Die Reformationssymphonie entstand 1830 zum 300-jährigen Bestehen des Augsburger Bekenntnisses von Philipp Melanchthon. Mendelssohn, der mit sieben Jahren vom jüdischen zum christlichen Glauben konvertiert wurde, hat darin im letzten Satz Martin Luthers Choral "Eine feste Burg ist unser Gott" und ein weiteres sakrales Thema, das "Dresdner Amen", verarbeitet. Bei diesem Motiv handelt es sich um eine aufsteigende Sequenz aus sieben Akkorden, mit welchen der Chor der Hofkirche auf liturgische Fürbitten zu antworten pflegte. Das Motiv machte musikgeschichtlich Karriere, es taucht auf als Gralsmotiv in Wagners Oper "Parsifal"; und findet sich eben auch in Mendelssohns Werk.

Bläserfanfaren, feierlich-erhabene Choralsätze und polyphon verarbeitete Themen, die sich nach und nach in eine romantische Klangsprache auflösen, charakterisieren diese wundervolle Symphonie. Ob Kirchenmusik oder Elfenreigen, das Orchester, zu dem neuerdings auch Mitglieder des Schulorchesters am Gymnasium Kirchseeon gehören, präsentiert sich als fein abgestimmter Klangkörper. Jede einzelne Stimme ist hörbar, die Rufe und Fanfaren der Bläser gehen unter die Haut, die Streicher erzeugen wirbelnden Aufruhr. Bis sich im abschließenden Choralsatz alle zum Jubelgesang vereinen. Und mittendrin, im mal filigranen, mal wuchtigen Klanggebäude, erweist sich Dirigent Heinzmann als feste Burg.

Zu Beginn des Konzerts erklingt die Ouvertüre zu Mendelssohns Oratorium "Paulus", in dem es um die Wandlung des Saulus zum Apostel geht. Der Komponist hat sich intensiv mit der Musik von Johann Sebastian Bach auseinandergesetzt und nach dem auffordernden Eingangschoral "Wachet auf, ruft uns die Stimme..." von Philipp Nicolai (1599) eine meisterhafte Fuge gesetzt. Auch hier gestalten die Bläser des Ensembles den eindringlichen Weckruf klangschön und intonationssicher.

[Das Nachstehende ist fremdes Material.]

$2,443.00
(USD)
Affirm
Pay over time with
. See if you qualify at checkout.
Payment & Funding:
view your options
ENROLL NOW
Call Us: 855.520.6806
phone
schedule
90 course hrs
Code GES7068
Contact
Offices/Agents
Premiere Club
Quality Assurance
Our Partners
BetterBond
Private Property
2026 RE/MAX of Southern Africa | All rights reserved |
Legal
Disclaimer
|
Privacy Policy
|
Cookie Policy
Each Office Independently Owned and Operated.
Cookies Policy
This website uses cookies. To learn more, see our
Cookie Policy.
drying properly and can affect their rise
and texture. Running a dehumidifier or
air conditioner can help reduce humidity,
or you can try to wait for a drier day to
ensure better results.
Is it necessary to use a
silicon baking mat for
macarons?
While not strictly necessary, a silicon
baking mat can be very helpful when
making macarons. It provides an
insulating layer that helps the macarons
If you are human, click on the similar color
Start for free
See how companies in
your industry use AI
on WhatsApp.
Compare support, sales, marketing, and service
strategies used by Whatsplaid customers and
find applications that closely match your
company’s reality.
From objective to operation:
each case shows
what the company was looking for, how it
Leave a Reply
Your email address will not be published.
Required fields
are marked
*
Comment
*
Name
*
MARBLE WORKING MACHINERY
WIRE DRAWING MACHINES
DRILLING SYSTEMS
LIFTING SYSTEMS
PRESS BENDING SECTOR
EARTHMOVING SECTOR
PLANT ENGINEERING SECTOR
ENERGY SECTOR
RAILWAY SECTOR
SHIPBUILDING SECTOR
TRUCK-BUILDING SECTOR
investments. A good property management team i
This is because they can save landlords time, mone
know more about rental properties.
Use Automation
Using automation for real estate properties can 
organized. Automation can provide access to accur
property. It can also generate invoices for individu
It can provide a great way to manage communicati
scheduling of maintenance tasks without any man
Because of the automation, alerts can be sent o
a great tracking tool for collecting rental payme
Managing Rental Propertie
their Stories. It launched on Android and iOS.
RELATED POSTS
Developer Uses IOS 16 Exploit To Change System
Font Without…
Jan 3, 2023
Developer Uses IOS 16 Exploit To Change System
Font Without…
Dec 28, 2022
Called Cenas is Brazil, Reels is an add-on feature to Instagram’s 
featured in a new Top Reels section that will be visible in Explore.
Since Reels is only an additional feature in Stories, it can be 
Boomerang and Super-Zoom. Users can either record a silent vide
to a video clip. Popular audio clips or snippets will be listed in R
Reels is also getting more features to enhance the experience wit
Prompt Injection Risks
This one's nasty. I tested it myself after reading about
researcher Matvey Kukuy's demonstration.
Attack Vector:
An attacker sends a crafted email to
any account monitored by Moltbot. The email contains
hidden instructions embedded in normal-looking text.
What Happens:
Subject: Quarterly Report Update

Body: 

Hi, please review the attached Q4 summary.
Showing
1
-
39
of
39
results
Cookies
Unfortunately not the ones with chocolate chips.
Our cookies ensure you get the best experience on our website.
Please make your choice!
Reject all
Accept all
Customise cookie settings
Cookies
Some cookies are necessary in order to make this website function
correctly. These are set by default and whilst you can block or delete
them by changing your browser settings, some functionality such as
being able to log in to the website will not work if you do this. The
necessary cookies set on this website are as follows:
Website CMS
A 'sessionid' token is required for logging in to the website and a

Die Art Verehrung, die Mendelssohn für Bach hegte, empfand Peter Iljitsch Tschaikowsky für Mozart. Seine Orchestersuite "Mozartiana" ist das dritte vor der Pause gespielte Werk. Auf eine mehrstimmige Gigue und ein Menuett folgt der Satz "Preghiera" (Gebet), eine Bearbeitung von Mozarts "Ave verum". Im letzten Satz, Thema mit Variationen, dürfen einzelne Stimmen und Instrumente solistisch glänzen, sogar eine Passage mit Glockenspiel ist dabei. Mal klingt die Musik spritzig, mal zart, mal festlich und mal elegisch. Höhepunkt der Aufführung ist die Variation mit Violinensolo, virtuos gespielt von Konzertmeisterin Franziska Wilkesmann. So feurig und druckvoll interpretiert sie ihren Part, dass die Luft um sie herum zu brennen scheint.

Das Zornedinger Publikum spendet schließlich mit Händen und Füßen den verdienten heftigen Beifall. Das Kältegefühl ist da schon längst innerer Wärme und Freude gewichen.